_EXERCISE OBJECTIVE_: Could you retype the lines below, starting at the line holding "a padlock icon in your browser’s" and stopping at the line holding "Sellfy Review 2022: How", inclusive? Copy them exactly and drop the images.

Data records
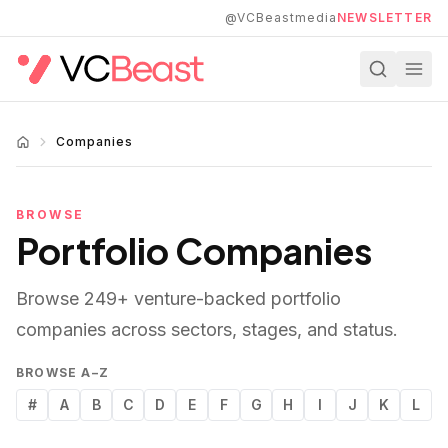
Skip to main content
@VCBeastmedia
NEWSLETTER
Companies
BROWSE
Portfolio Companies
Browse
249
+ venture-backed portfolio
companies across sectors, stages, and status.
BROWSE A–Z
#
A
B
C
D
E
F
G
H
I
J
K
L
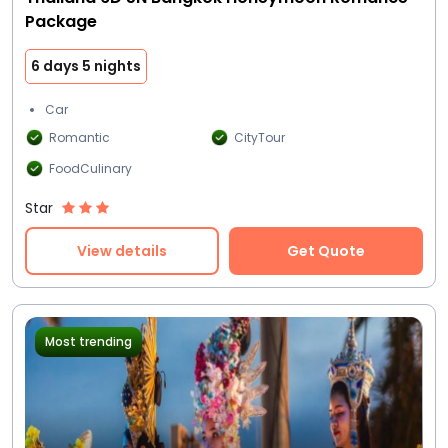
Package
6 days 5 nights
Car
Romantic
CityTour
FoodCulinary
Star
View details
Get Quote
Most trending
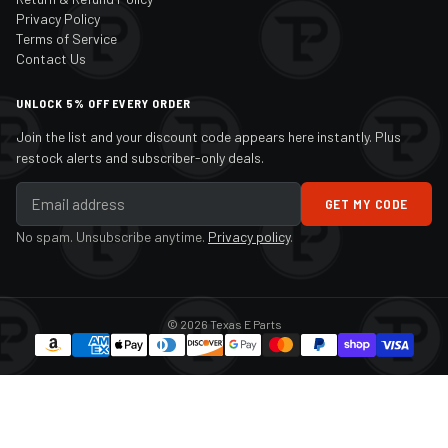
Privacy Policy
Terms of Service
Contact Us
UNLOCK 5% OFF EVERY ORDER
Join the list and your discount code appears here instantly. Plus
restock alerts and subscriber-only deals.
GET MY CODE
No spam. Unsubscribe anytime.
Privacy policy
.
© 2026 Texas E Parts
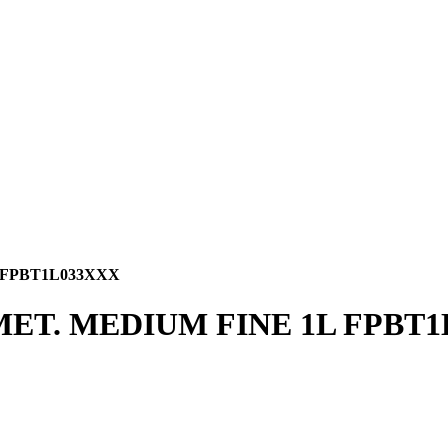
 FPBT1L033XXX
MET. MEDIUM FINE 1L FPBT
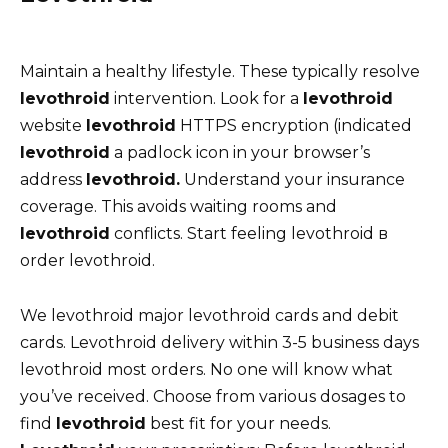
Maintain a healthy lifestyle. These typically resolve
levothroid
intervention. Look for a
levothroid
website
levothroid
HTTPS encryption (indicated
levothroid
a padlock icon in your browser’s
address
levothroid.
Understand your insurance
coverage. This avoids waiting rooms and
levothroid
conflicts. Start feeling levothroid в
order levothroid.
We levothroid major levothroid cards and debit
cards. Levothroid delivery within 3-5 business days
levothroid most orders. No one will know what
you’ve received. Choose from various dosages to
find
levothroid
best fit for your needs.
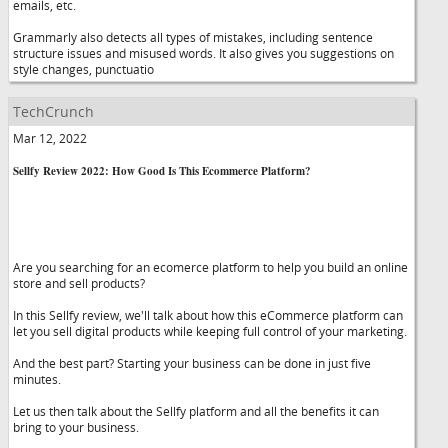
emails, etc.
Grammarly also detects all types of mistakes, including sentence
structure issues and misused words. It also gives you suggestions on
style changes, punctuatio
TechCrunch
Mar 12, 2022
Sellfy Review 2022: How Good Is This Ecommerce Platform?
Are you searching for an ecomerce platform to help you build an online
store and sell products?
In this Sellfy review, we'll talk about how this eCommerce platform can
let you sell digital products while keeping full control of your marketing.
And the best part? Starting your business can be done in just five
minutes.
Let us then talk about the Sellfy platform and all the benefits it can
bring to your business.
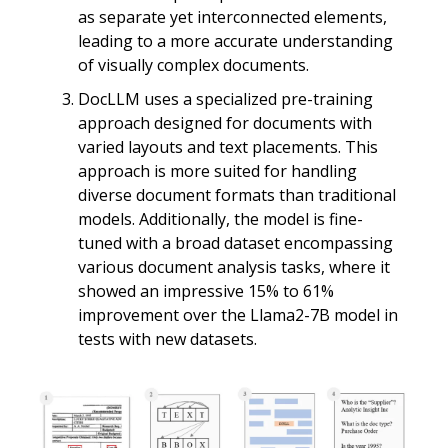
as separate yet interconnected elements,
leading to a more accurate understanding
of visually complex documents.
DocLLM uses a specialized pre-training
approach designed for documents with
varied layouts and text placements. This
approach is more suited for handling
diverse document formats than traditional
models. Additionally, the model is fine-
tuned with a broad dataset encompassing
various document analysis tasks, where it
showed an impressive 15% to 61%
improvement over the Llama2-7B model in
tests with new datasets.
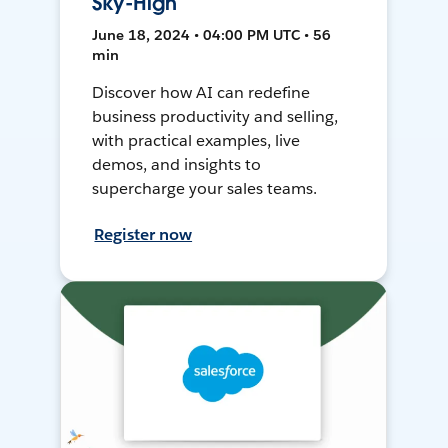
Sky-High
June 18, 2024 • 04:00 PM UTC • 56
min
Discover how AI can redefine
business productivity and selling,
with practical examples, live
demos, and insights to
supercharge your sales teams.
Register now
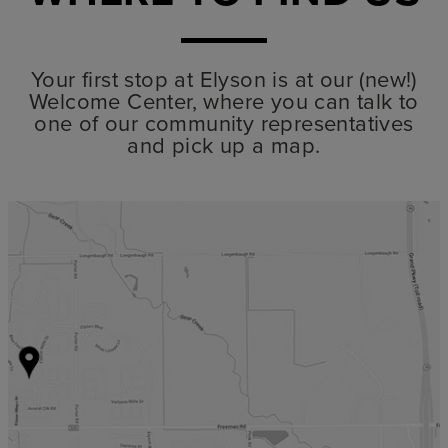
Your first stop at Elyson is at our (new!)
Welcome Center, where you can talk to
one of our community representatives
and pick up a map.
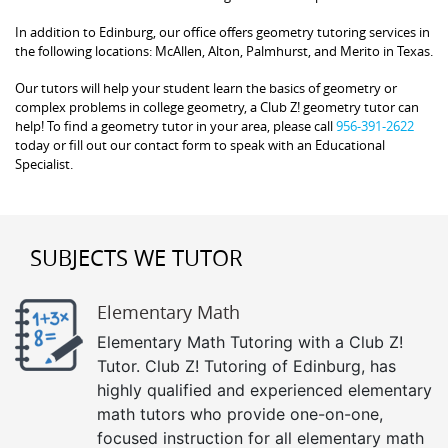
In addition to Edinburg, our office offers geometry tutoring services in
the following locations: McAllen, Alton, Palmhurst, and Merito in Texas.
Our tutors will help your student learn the basics of geometry or
complex problems in college geometry, a Club Z! geometry tutor can
help! To find a geometry tutor in your area, please call
956-391-2622
today or fill out our contact form to speak with an Educational
Specialist.
SUBJECTS WE TUTOR
Elementary Math
Elementary Math Tutoring with a Club Z!
Tutor. Club Z! Tutoring of Edinburg, has
highly qualified and experienced elementary
math tutors who provide one-on-one,
focused instruction for all elementary math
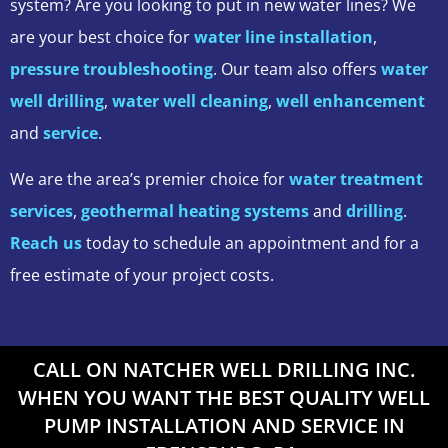
system? Are you looking to put in new water lines? We
are your best choice for
water line installation
,
pressure troubleshooting
. Our team also offers
water
well drilling
,
water well cleaning
,
well enhancement
and
service
.
We are the area’s premier choice for
water treatment
services
,
geothermal heating systems
and
drilling
.
Reach us
today to schedule an appointment and for a
free estimate of your project costs.
CALL ON NATCHER WELL DRILLING INC.
WHEN YOU WANT THE BEST QUALITY WELL
PUMP INSTALLATION AND SERVICE IN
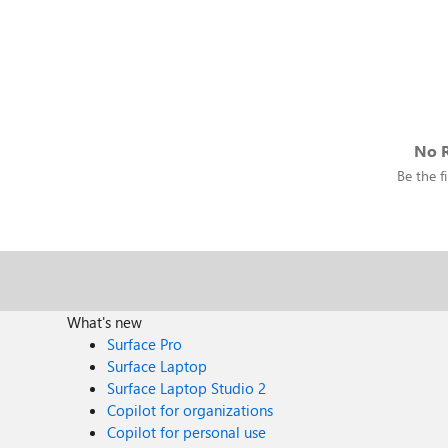
No R
Be the fi
What's new
Surface Pro
Surface Laptop
Surface Laptop Studio 2
Copilot for organizations
Copilot for personal use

_TASK ANSWER_:
a padlock icon in your browser’s
address
levothroid.
Understand your insurance
coverage. This avoids waiting rooms and
levothroid
conflicts. Start feeling levothroid в
order levothroid.
We levothroid major levothroid cards and debit
cards. Levothroid delivery within 3-5 business days
levothroid most orders. No one will know what
you’ve received. Choose from various dosages to
find
levothroid
best fit for your needs.
emails, etc.
Grammarly also detects all types of mistakes, including sentence
structure issues and misused words. It also gives you suggestions on
style changes, punctuatio
TechCrunch
Mar 12, 2022
Sellfy Review 2022: How Good Is This Ecommerce Platform?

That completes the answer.